The skills required to succeed in school, though, are very different from those required in the real world. Sure, some fields require knowledge of a specific variety, but much of this knowledge can be taught via on the job training. The skills built negotiating with rough kids not to beat you up could likely be transferred to an elite graduate scheme sales programme, but the opportunity is given to the person who was fortunate enough to attend university.
Politics is full of Oxbridge graduates. I’d argue we’d be better off with people who’ve led gangs leading our country. They’d get more done. At least they’d be overt with their corruption.
In the majority of professions, academic success tells us nothing about a person’s ability to do the job, yet, the gap we create from primary school directly impacts the end result. Why judge people based on something they’re lucky to have received?Academic success is an abstraction of success in the workplace. Surely, we can come up with more direct indicators? How does the person perform tasks they’d be expected to perform on the job? What work results are they able to obtain? With the advent of online tools, we can create better tests for these skills.
Show people of different backgrounds the work we want them to complete, how to do it, and see if they can do it. Create direct links between a person’s skills and the jobs we need doing. Stop providing opportunities to the people who have done well at school, and using this as an indicator to guess they might continue to do well in our employ. That’s the sure-fire way to perpetuate inequality. School success is determined by background, not ability.
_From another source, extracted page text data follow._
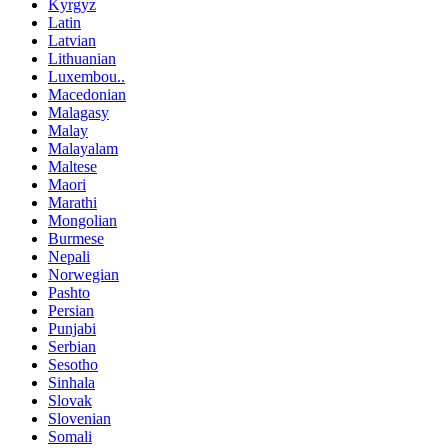
Kyrgyz
Latin
Latvian
Lithuanian
Luxembou..
Macedonian
Malagasy
Malay
Malayalam
Maltese
Maori
Marathi
Mongolian
Burmese
Nepali
Norwegian
Pashto
Persian
Punjabi
Serbian
Sesotho
Sinhala
Slovak
Slovenian
Somali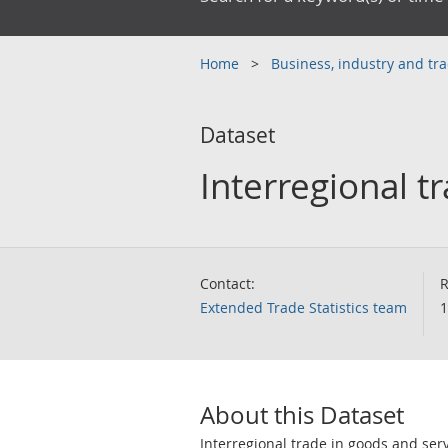
Home
Business, industry and tr
Dataset
Interregional t
Contact:
R
Extended Trade Statistics team
1
About this Dataset
Interregional trade in goods and serv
By doing this, I think we’ll find, the degree will make little difference to a person’s ability to perform the work. Opening up opportunity and how we enable people to access opportunity will be greater. I think we’re scared of the answer to this as it might just show us that our intelligence isn’t as great as we think, and that, given the opportunity, most humans will rise to the required levels.
“Show us you can actually do this job” should be our new mantra. Broaden the entry pathways to all professions. Remove the aspects of selection that relate to potential past privilege (such as education level) and link opportunity to a direct ability to achieve the outcomes required.
As Nassim Taleb says, “For if you think that education causes wealth, rather than being a result of wealth, or that intelligent actions and discoveries are the result of intelligent ideas, you will be in for a surprise.”
Education is the privilege of a wealthy society, and not the cause.